#### EXERCISE INSTRUCTIONS
Each record that follows should be repeated exactly, minus any images.

#### DATASET EXTRACT
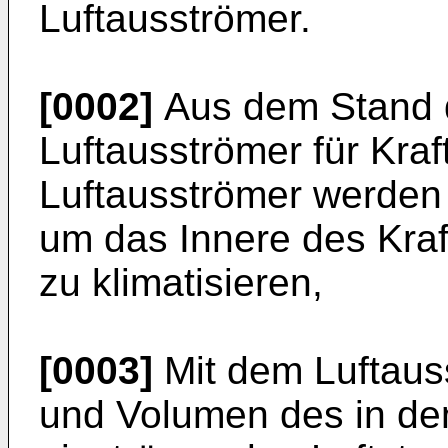
Luftausströmer.
[0002]
Aus dem Stand d
Luftausströmer für Kra
Luftausströmer werden 
um das Innere des Kraf
zu klimatisieren,
[0003]
Mit dem Luftaus
und Volumen des in d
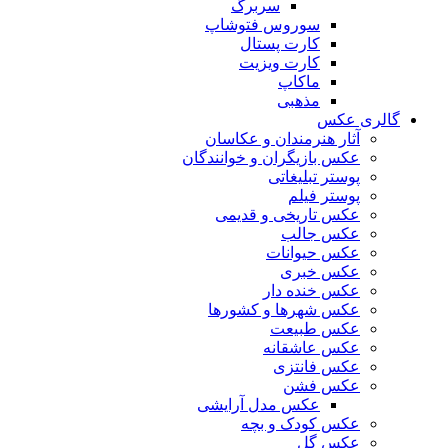
سربرگ
سوروس فتوشاپ
کارت پستال
کارت ویزیت
ماکاپ
مذهبی
گالری عکس
آثار هنرمندان و عکاسان
عکس بازیگران و خوانندگان
پوستر تبلیغاتی
پوستر فیلم
عکس تاریخی و قدیمی
عکس جالب
عکس حیوانات
عکس خبری
عکس خنده دار
عکس شهرها و کشورها
عکس طبیعت
عکس عاشقانه
عکس فانتزی
عکس فشن
عکس مدل آرایشی
عکس کودک و بچه
عکس گل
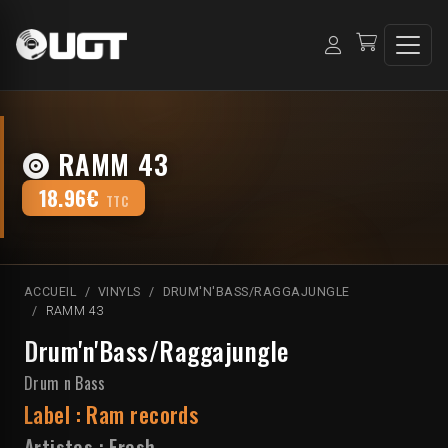
RAMM 43
18.96€
TTC
ACCUEIL
VINYLS
DRUM'N'BASS/RAGGAJUNGLE
RAMM 43
Drum'n'Bass/Raggajungle
Drum n Bass
Label :
Ram records
Artistes :
Fresh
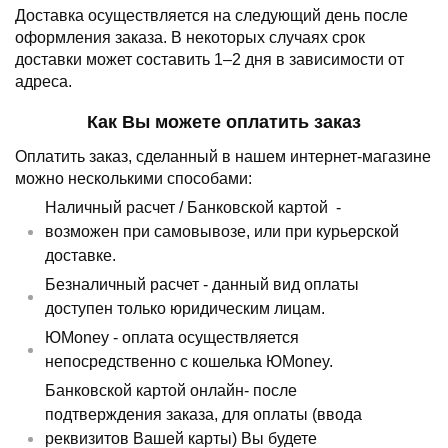
Доставка осуществляется на следующий день после
оформления заказа.
В некоторых случаях срок
доставки может составить 1–2 дня в зависимости от
адреса.
Как Вы можете оплатить заказ
Оплатить заказ, сделанный в нашем интернет-магазине
можно несколькими способами:
Наличный расчет /
Банковской картой
-
возможен при самовывозе, или при курьерской
доставке.
Безналичный расчет - данный вид оплаты
доступен только юридическим лицам.
ЮMoney - оплата осуществляется
непосредственно с кошелька ЮMoney.
Банковской картой онлайн- после
подтверждения заказа, для оплаты (ввода
реквизитов Вашей карты) Вы будете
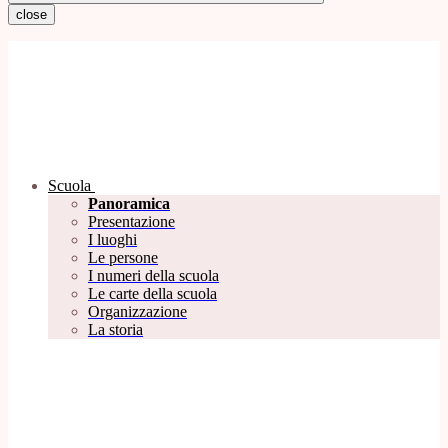
close
Scuola
Panoramica
Presentazione
I luoghi
Le persone
I numeri della scuola
Le carte della scuola
Organizzazione
La storia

#### SOLUTION TO THIS TASK
Luftausströmer.
[0002]
Aus dem Stand d
Luftausströmer für Kra
Luftausströmer werden 
um das Innere des Kraf
zu klimatisieren,
[0003]
Mit dem Luftaus
und Volumen des in d
سربرگ
سوروس فتوشاپ
کارت پستال
کارت ویزیت
ماکاپ
مذهبی
گالری عکس
آثار هنرمندان و عکاسان
عکس بازیگران و خوانندگان
پوستر تبلیغاتی
پوستر فیلم
عکس تاریخی و قدیمی
عکس جالب
عکس حیوانات
عکس خبری
عکس خنده دار
عکس شهرها و کشورها
عکس طبیعت
عکس عاشقانه
عکس فانتزی
عکس فشن
عکس مدل آرایشی
عکس کودک و بچه
عکس گل
RAMM 43
18.96€
TTC
ACCUEIL
VINYLS
DRUM'N'BASS/RAGGAJUNGLE
RAMM 43
Drum'n'Bass/Raggajungle
Drum n Bass
Label :
Ram records
Artistes :
Fresh
Доставка осуществляется на следующий день после
оформления заказа.
В некоторых случаях срок
доставки может составить 1–2 дня в зависимости от
адреса.
Как Вы можете оплатить заказ
Оплатить заказ, сделанный в нашем интернет-магазине
можно несколькими способами:
Наличный расчет /
Банковской картой
-
возможен при самовывозе, или при курьерской
доставке.
Безналичный расчет - данный вид оплаты
доступен только юридическим лицам.
ЮMoney - оплата осуществляется
непосредственно с кошелька ЮMoney.
Банковской картой онлайн- после
подтверждения заказа, для оплаты (ввода
реквизитов Вашей карты) Вы будете
close
Scuola
Panoramica
Presentazione
I luoghi
Le persone
I numeri della scuola
Le carte della scuola
Organizzazione
La storia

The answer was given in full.